Fast GPU-based calculations in few-body quantum scattering

TL;DR

This paper introduces a novel GPU-based method for efficiently solving complex few-body quantum scattering problems by discretizing the continuum and leveraging parallel computations, enabling realistic three-body scattering calculations on standard desktops.

Contribution

The paper presents a new approach combining discretization of the continuum with GPU parallelization to solve few-particle quantum scattering problems efficiently.

Findings

Successfully solved three-body scattering above break-up threshold.

Achieved significant reduction in computational time using GPU.

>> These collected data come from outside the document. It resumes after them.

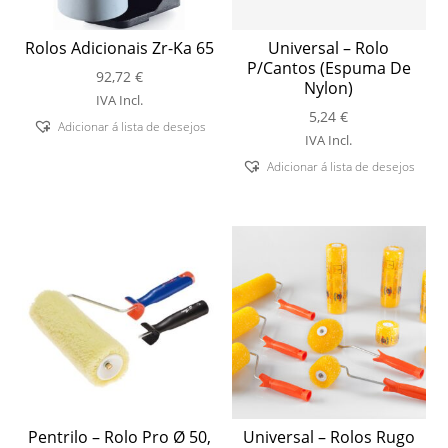
Rolos Adicionais Zr-Ka 65
Universal – Rolo
P/Cantos (Espuma De
92,72
€
Nylon)
IVA Incl.
5,24
€
Adicionar á lista de desejos
IVA Incl.
Adicionar á lista de desejos
Pentrilo – Rolo Pro Ø 50,
Universal – Rolos Rugo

Replaced integral equations with finite matrix equations for faster computation.

Abstract

A principally novel approach towards solving the few-particle (many-dimensional) quantum scattering problems is described. The approach is based on a complete discretization of few-particle continuum and usage of massively parallel computations of integral kernels for scattering equations by means of GPU. The discretization for continuous spectrum of a few-particle Hamiltonian is realized with a projection of all scattering operators and wave functions onto the stationary wave-packet basis. Such projection procedure leads to a replacement of singular multidimensional integral equations with linear matrix ones having finite matrix elements. Different aspects of the employment of a multithread GPU computing for fast calculation of the matrix kernel of the equation are studied in detail. As a result, the fully realistic three-body scattering problem above the break-up threshold is solved on an ordinary desktop PC with GPU for a rather small computational time.